Aim of the exercise: With the images removed, write out every line below exactly.

Dataset excerpts:
------
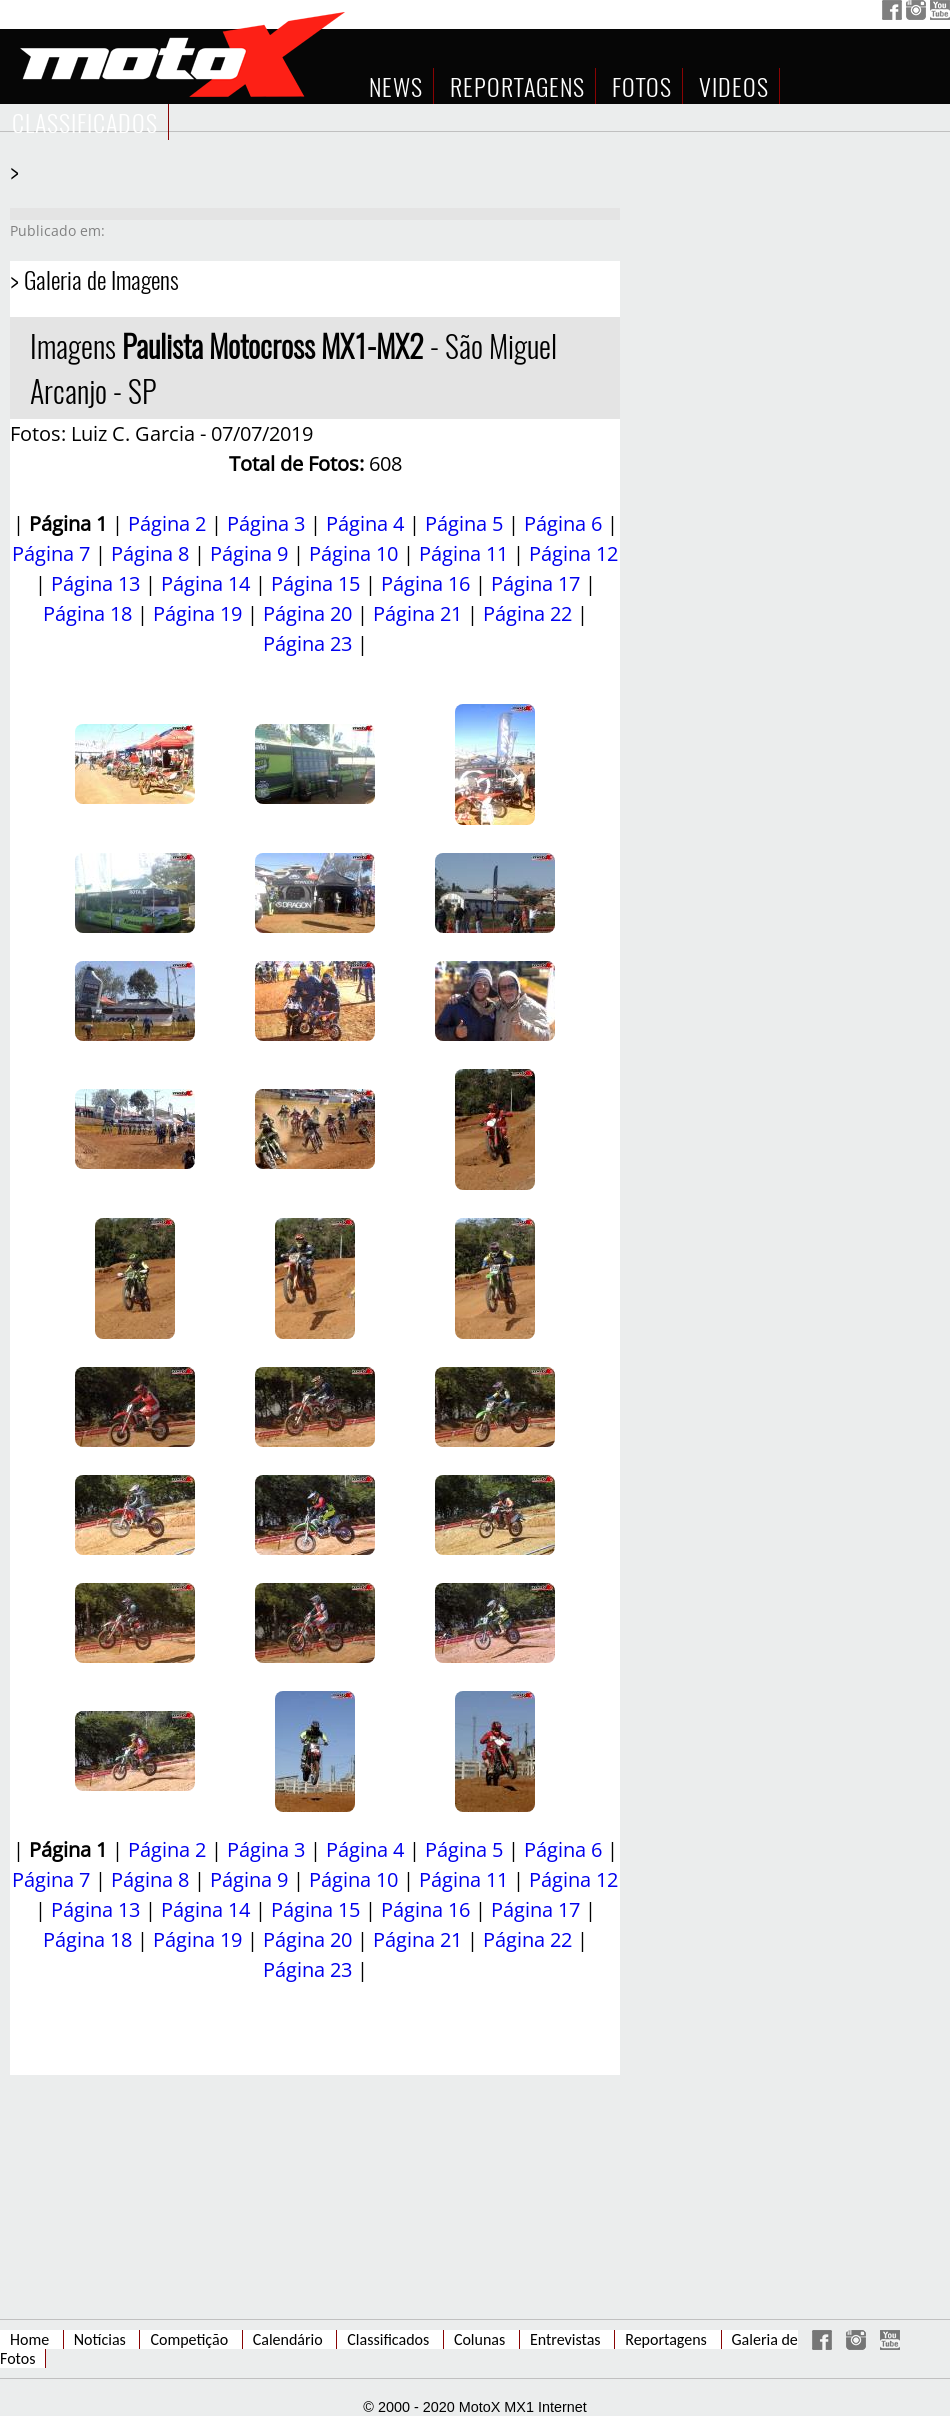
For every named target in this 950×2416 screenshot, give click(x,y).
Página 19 (197, 613)
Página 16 (425, 583)
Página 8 (150, 553)
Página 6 (563, 523)
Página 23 (307, 643)
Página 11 (463, 553)
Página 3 (266, 523)
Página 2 (167, 523)
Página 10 (353, 553)
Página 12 (573, 553)
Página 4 (365, 523)
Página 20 (307, 613)
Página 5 (464, 523)
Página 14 (205, 583)
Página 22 (527, 613)
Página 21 (417, 613)
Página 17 (535, 583)
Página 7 (51, 553)
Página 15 (315, 583)
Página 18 (87, 613)
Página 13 (95, 583)
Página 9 (249, 553)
------
Answer below:
For every named target in this 950×2416 screenshot, give click(x,y).
Página 19 (197, 613)
Página 16 (425, 583)
Página 8 (150, 553)
Página 6 (563, 523)
Página 23 (307, 643)
Página 11 (463, 553)
Página 3 (266, 523)
Página 2 (167, 523)
Página 10 (353, 553)
Página 12 (573, 553)
Página 4 (365, 523)
Página 20 (307, 613)
Página 5 (464, 523)
Página 14 (205, 583)
Página 22 (527, 613)
Página 21 (417, 613)
Página 17 (535, 583)
Página 7 (51, 553)
Página 15 (315, 583)
Página 18 (87, 613)
Página 13 (95, 583)
Página 9 (249, 553)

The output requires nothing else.